Pat the drumsticks dry with paper towels to help the sauce stick. This step also helps the skin crisp a bit once the drumsticks are finished.
In a small bowl, whisk together the buffalo sauce, melted butter, garlic powder, onion powder, smoked paprika, salt, pepper, and cayenne (if using). This creates a well-balanced glaze with balance between heat, tang, and fat.
Place the drumsticks in the slow cooker, arranged in a single layer as much as possible. If needed, layer them in two rows to fit a 4-quart or larger slow cooker.
Pour the buffalo glaze over the drumsticks, then turn the cooker to low. Cook for 6 to 7 hours, or until the meat is tender and juicy and the internal temperature reaches about 165°F (74°C).
If your slow cooker doesn't have a tight lid or you want a stickier glaze, switch to the high setting for the last 15–20 minutes and let the sauce reduce a bit, watching carefully to avoid burning.

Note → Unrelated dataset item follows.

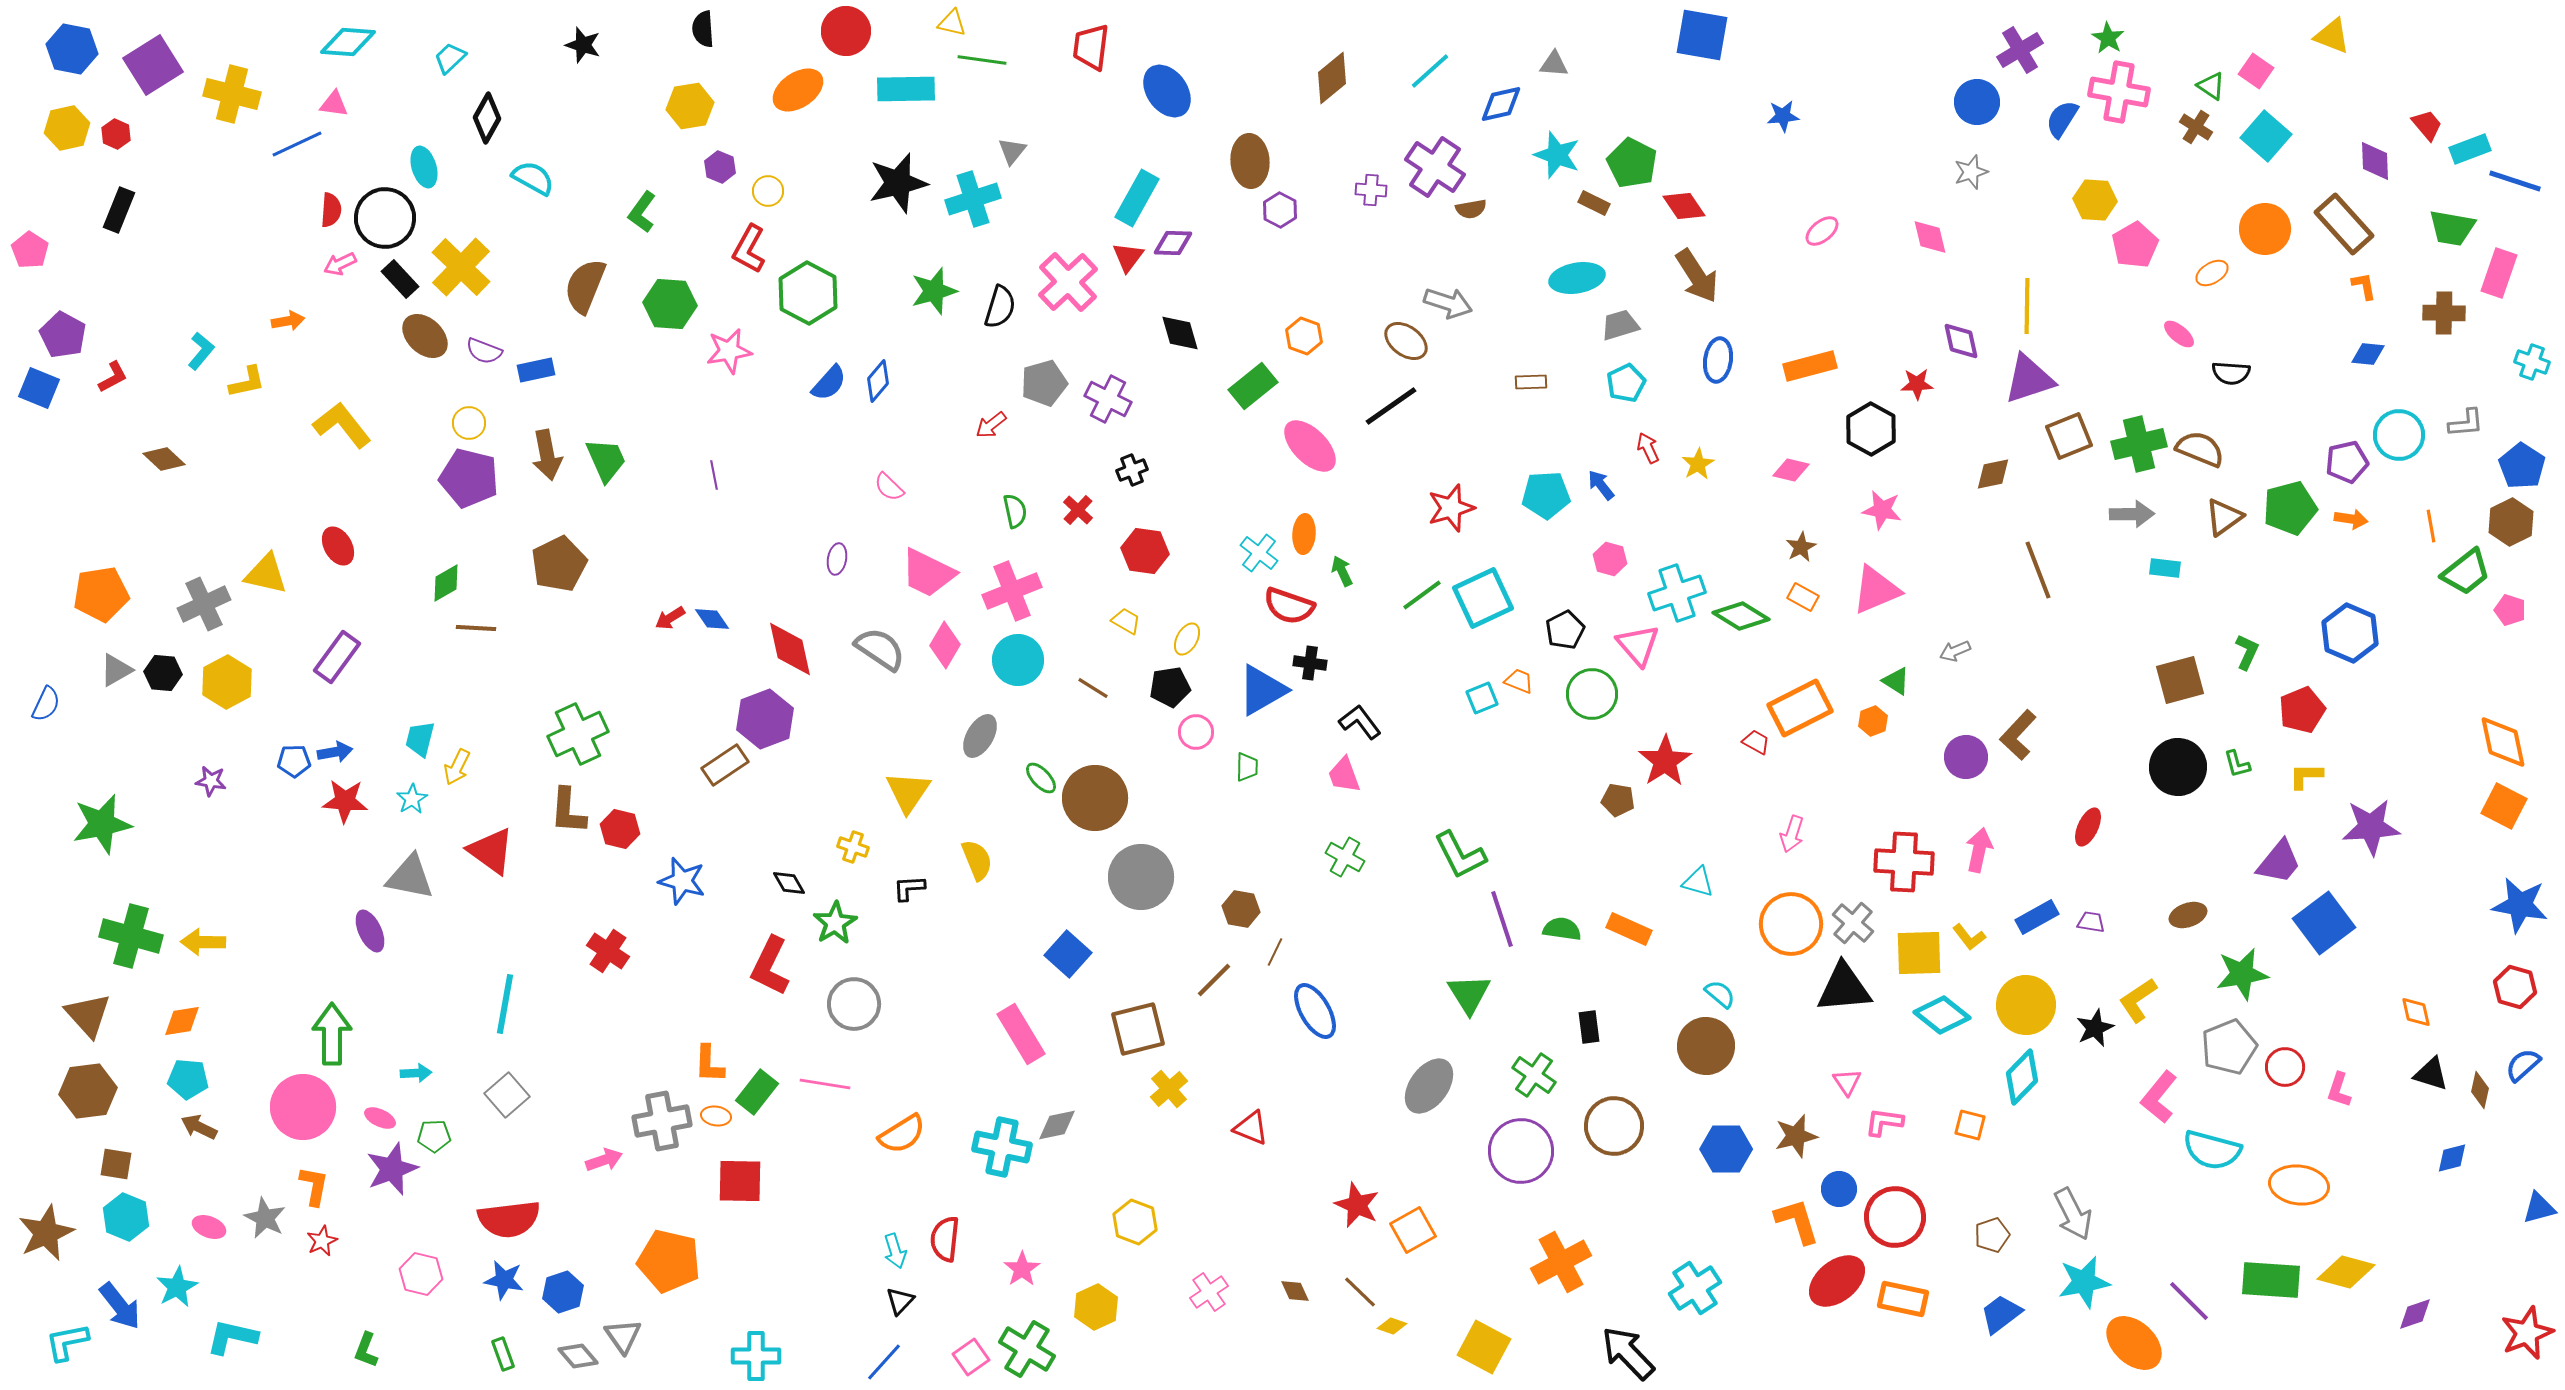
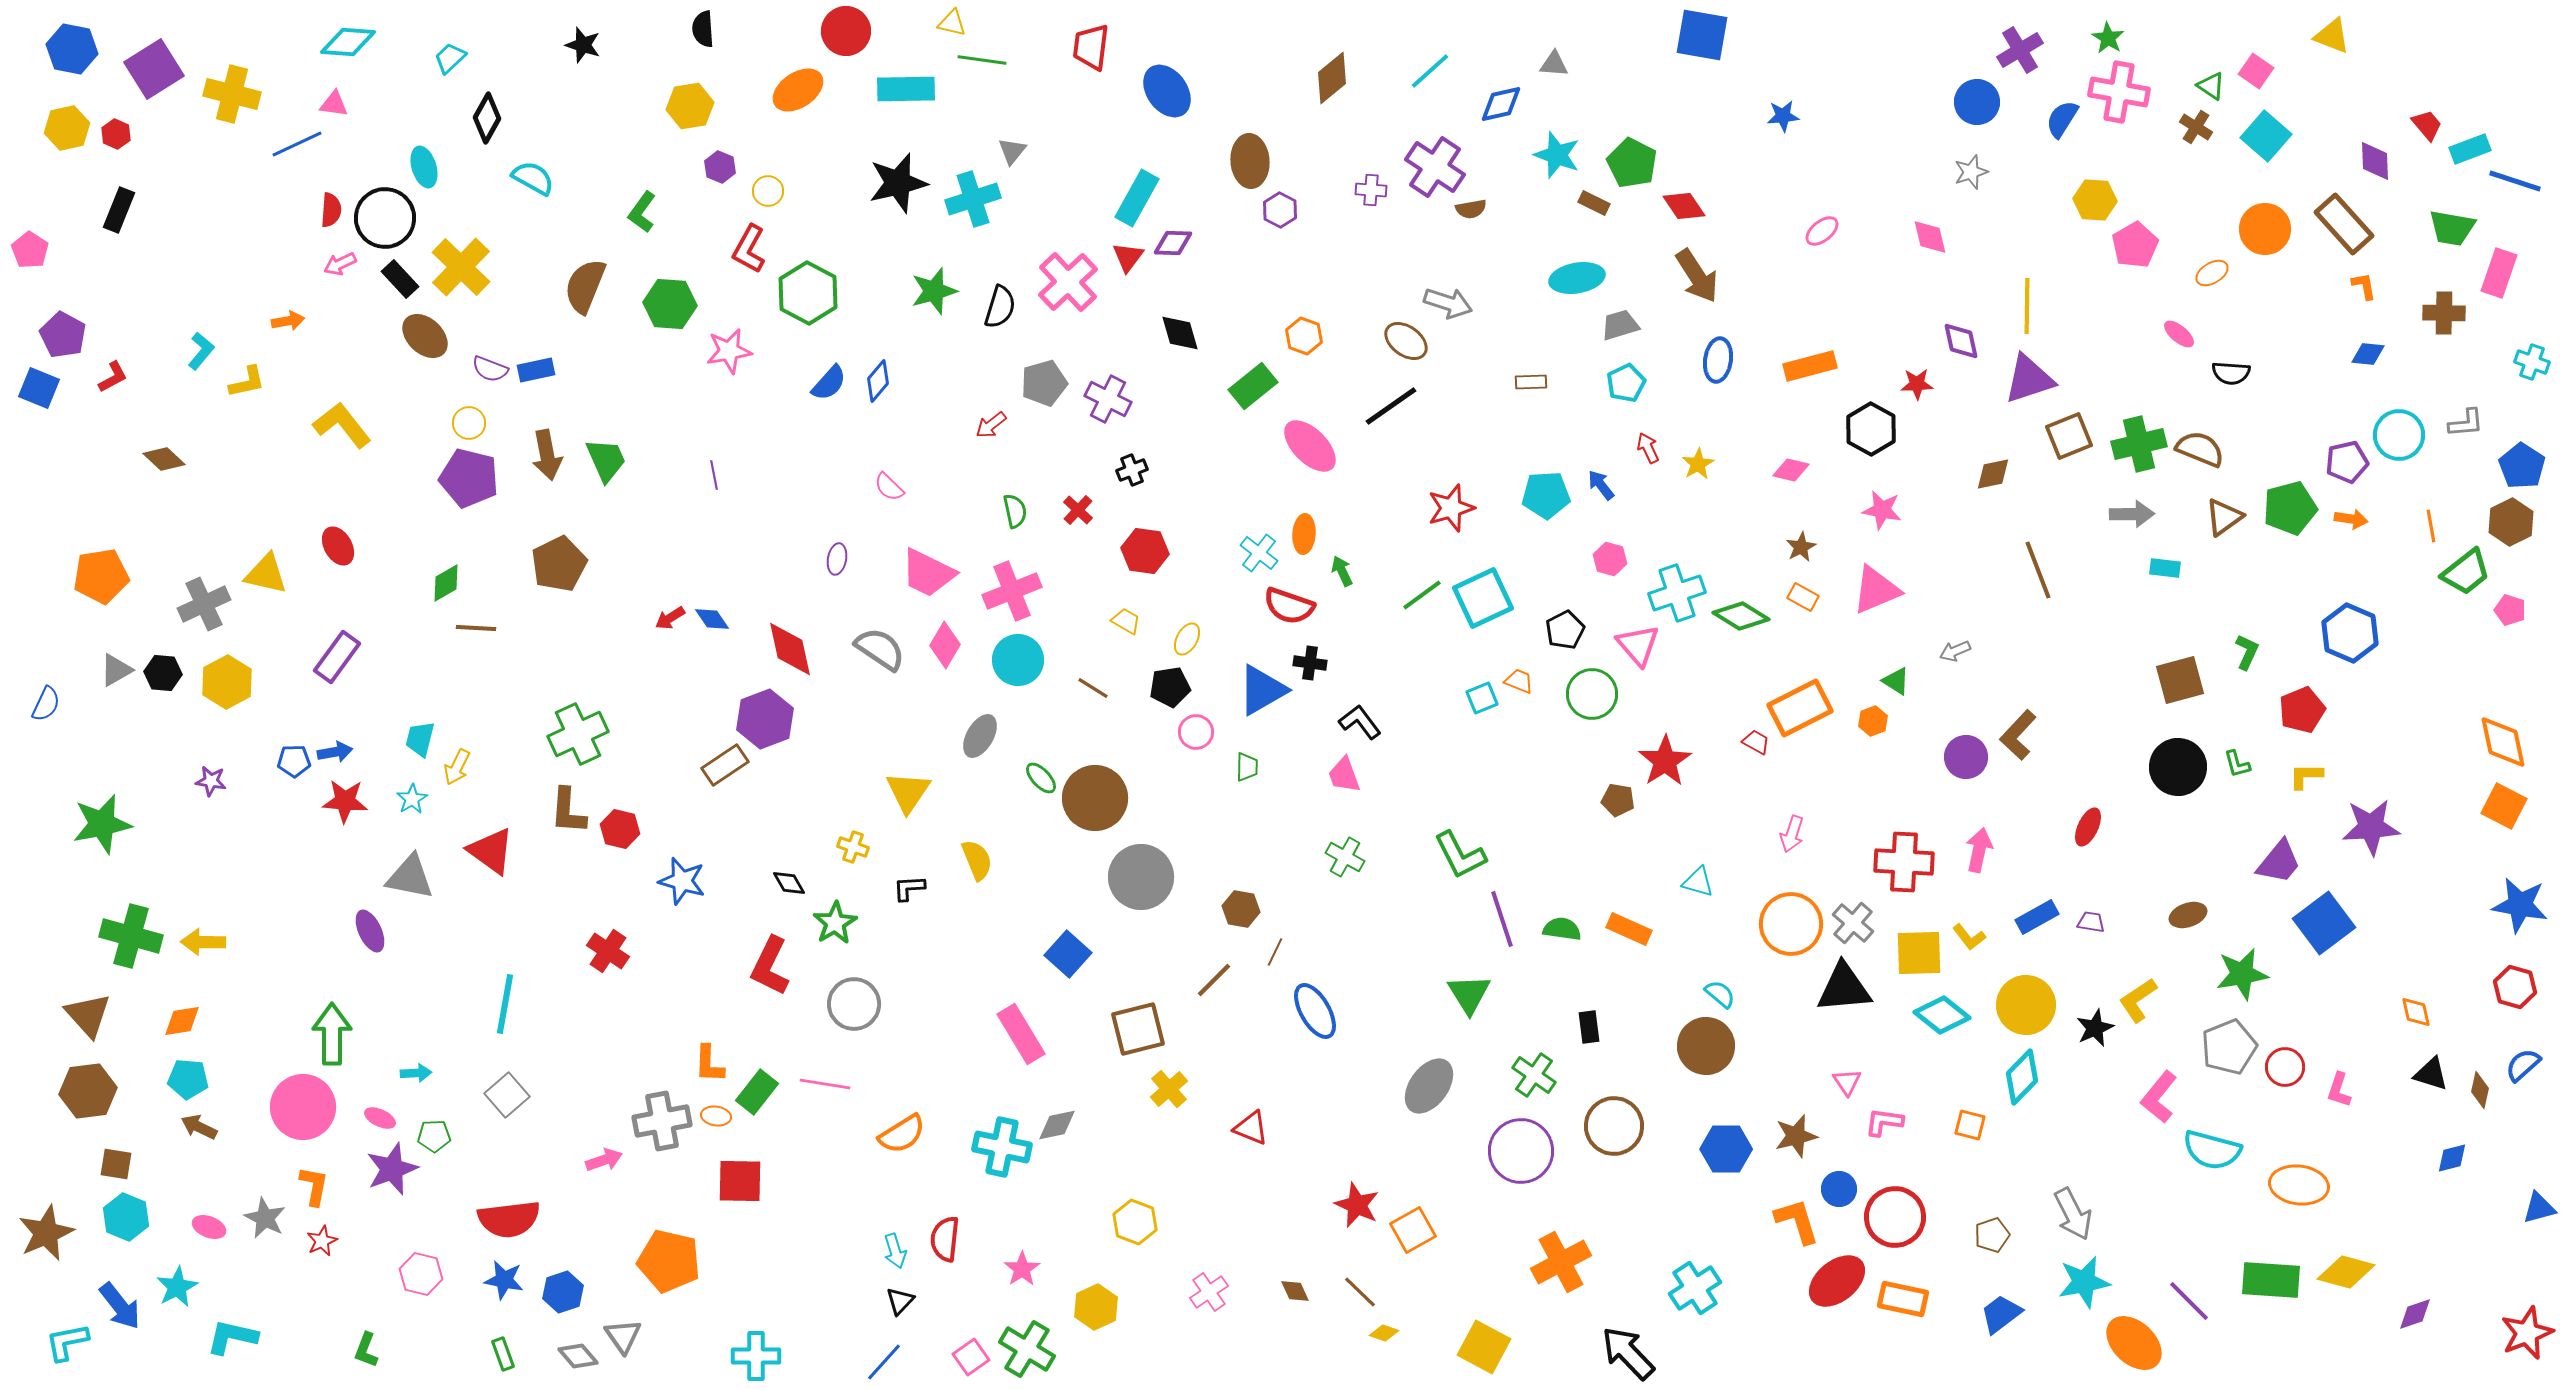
purple square at (153, 65): moved 1 px right, 4 px down
purple semicircle at (484, 351): moved 6 px right, 18 px down
orange pentagon at (101, 594): moved 18 px up
yellow diamond at (1392, 1326): moved 8 px left, 7 px down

Carefully remove the drumsticks from the slow cooker and transfer to a serving platter. If you like a glaze that clings a little more, spoon any remaining sauce from the cooker over the drumsticks.
Serve immediately with your chosen dipping sauces. A dollop of ranch or blue cheese dressing on the side adds a cooling contrast to the heat, while celery sticks provide a crisp, refreshing crunch.